What did the script do and what does it teach us? It employed the UUID utility to create a unique and permanent identifier for the image (leaf.jpg, in this case), and inserted the unique identifier into the image header. This identifier, “b0836a26-8f0e-4a6b-842d-9b0dde2b3f59,” did not change when the image was subsequently modified. A new authenticator string was automatically inserted into the image header, by ImageMagick, when the image was modified. Hence, we achieved what we needed to achieve: a unique identifier that never changes, and a unique authenticator that changes when the image is modified in any way.

If you have followed the logic of this section, then you are prepared for the following question posed as an exercise for Zen Buddhists. Imagine you have a hammer. Over the years, you have replaced its head, twice, and its handle, thrice. In this case, with nothing remaining of the original hammer, has it maintained its identity (i.e., is it still the same hammer?). The informatician would answer “Yes,” the hammer has maintained its unique identity, but it is no longer authentic (i.e., it is what it must always be, though it has become something different).

Section 3.9. Case Study: One-Way Hashes

I live on a one-way street that's also a dead end.
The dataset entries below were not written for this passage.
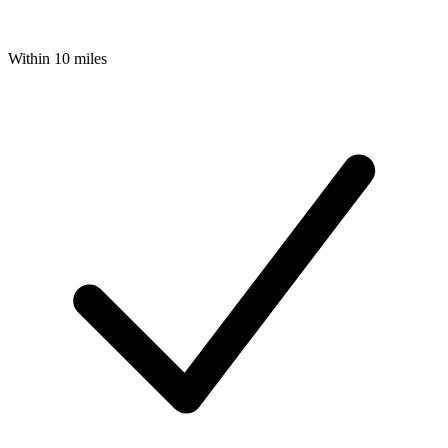
Within 10 miles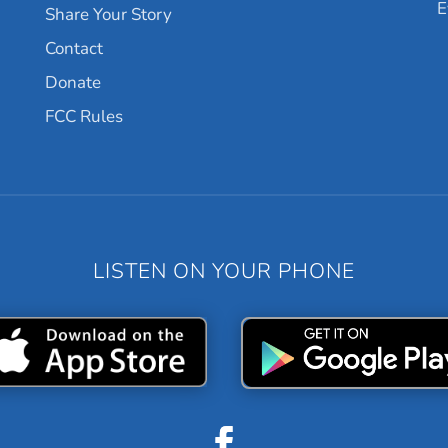
E
Share Your Story
Contact
Donate
FCC Rules
LISTEN ON YOUR PHONE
I'm not sure how I got there.

Steven Wright

A one-way hash is an algorithm that transforms a string into another string is such a way that the original string cannot be calculated by operations on the hash value (hence the term “one-way” hash). Popular one-way hash algorithms are MD5 and Standard Hash Algorithm (SHA). A one-way hash value can be calculated for any character string, including a person's name, or a document, or even another one-way hash. For a given input string, the resultant one-way hash will always be the same.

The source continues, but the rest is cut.